Collection entries
####################
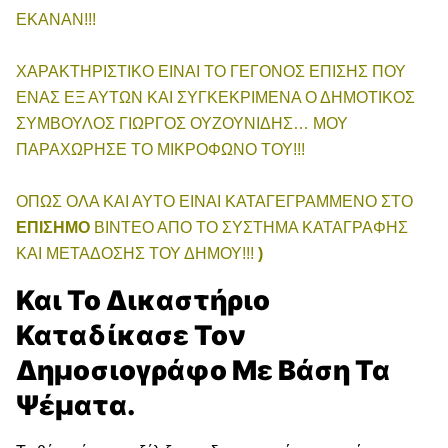
ΕΚΑΝΑΝ!!!
ΧΑΡΑΚΤΗΡΙΣΤΙΚΟ ΕΙΝΑΙ ΤΟ ΓΕΓΟΝΟΣ ΕΠΙΣΗΣ ΠΟΥ
ΕΝΑΣ ΕΞ ΑΥΤΩΝ ΚΑΙ ΣΥΓΚΕΚΡΙΜΕΝΑ Ο ΔΗΜΟΤΙΚΟΣ
ΣΥΜΒΟΥΛΟΣ ΓΙΩΡΓΟΣ ΟΥΖΟΥΝΙΔΗΣ… ΜΟΥ
ΠΑΡΑΧΩΡΗΣΕ ΤΟ ΜΙΚΡΟΦΩΝΟ ΤΟΥ!!!
ΟΠΩΣ ΟΛΑ ΚΑΙ ΑΥΤΟ ΕΙΝΑΙ ΚΑΤΑΓΕΓΡΑΜMΕΝΟ ΣΤΟ
ΕΠΙΣΗΜΟ
ΒΙΝΤΕΟ ΑΠΟ ΤΟ ΣΥΣΤΗΜΑ ΚΑΤΑΓΡΑΦΗΣ
ΚΑΙ ΜΕΤΑΔΟΣΗΣ ΤΟΥ ΔΗΜΟΥ!!!
)
Και Το Δικαστήριο
Καταδίκασε Τον
Δημοσιογράφο Με Βάση Τα
Ψέματα.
####################
Look above for lines with the word "ΕΙΝΑΙ" and copy them all.

→ Task output:
ΧΑΡΑΚΤΗΡΙΣΤΙΚΟ ΕΙΝΑΙ ΤΟ ΓΕΓΟΝΟΣ ΕΠΙΣΗΣ ΠΟΥ
ΟΠΩΣ ΟΛΑ ΚΑΙ ΑΥΤΟ ΕΙΝΑΙ ΚΑΤΑΓΕΓΡΑΜMΕΝΟ ΣΤΟ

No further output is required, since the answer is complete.